Tecnicamente molto vario, ne risulta un quadro desolante ma sincero nel descriverci un’infanzia per certi versi senza futuro ma che racchiude in sé (nel gesto di rottura di Tanza del primo episodio, per esempio, che si addormenta nella classe dove ha appena piazzato una bomba a orologeria) una debole speranza nella capacità spontanea di questi bambini di ricercare una giustizia e un senso di comunità più ampio e vero di quello impostato dagli adulti.

Un film che forse non smuoverà di una virgola la sensibilità collettiva degli spettatori, ma un film doveroso che andava fatto, fosse solo per ricordarci ancora una volta che, al di là della facile retorica, volenti o no, siamo stati tutti bambini.
E un bambino che ha passato un’infanzia serena sarà domani un uomo migliore per sè e per la società che lo adotterà.

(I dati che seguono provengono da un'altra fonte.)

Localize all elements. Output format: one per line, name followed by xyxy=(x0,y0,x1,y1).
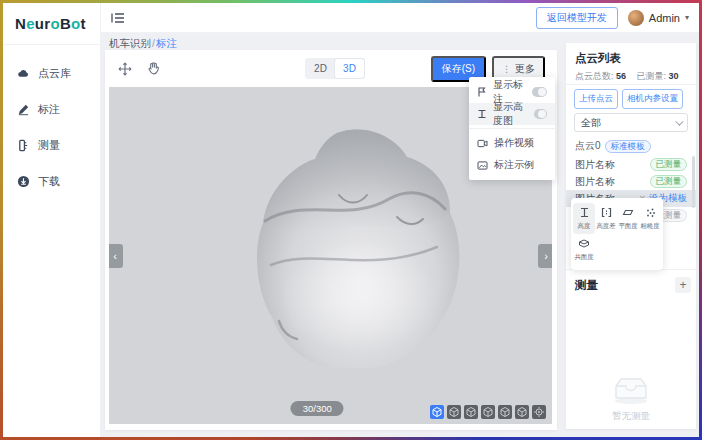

Va da sé, che se la società in cui viviamo non ci soddisfa e ci sembra ingiusta e crudele, la colpa ricade ANCHE sull’infanzia tormentata e ingiusta che molti, troppi di noi adulti, hanno subìto negli anni passati e che non hanno saputo superare nel migliore dei modi.

Ci sarebbe ancora da chiedersi: è questa una società modellata sulle esigenze dei più piccoli? Chi si prende cura dello sviluppo psico-fisico dei piccoli uomini di domani? Spetta unicamente alla famiglia questo compito o spetterebbe maggiormente a una società che vorrebbe davvero chiamarsi civile? Cosa fare per crescere bambini (e quindi giovani che diventeranno adulti) equilibrati, psicologicamente in armonia con se stessi e preparati al mondo brutto che li circonda?

Lascio a voi le risposte o l’analisi a queste domande che il film non pone direttamente ma che lascia aperte parecchie porte che andrebbero socchiuse con la delicatezza e l’umanità necessaria in questi casi.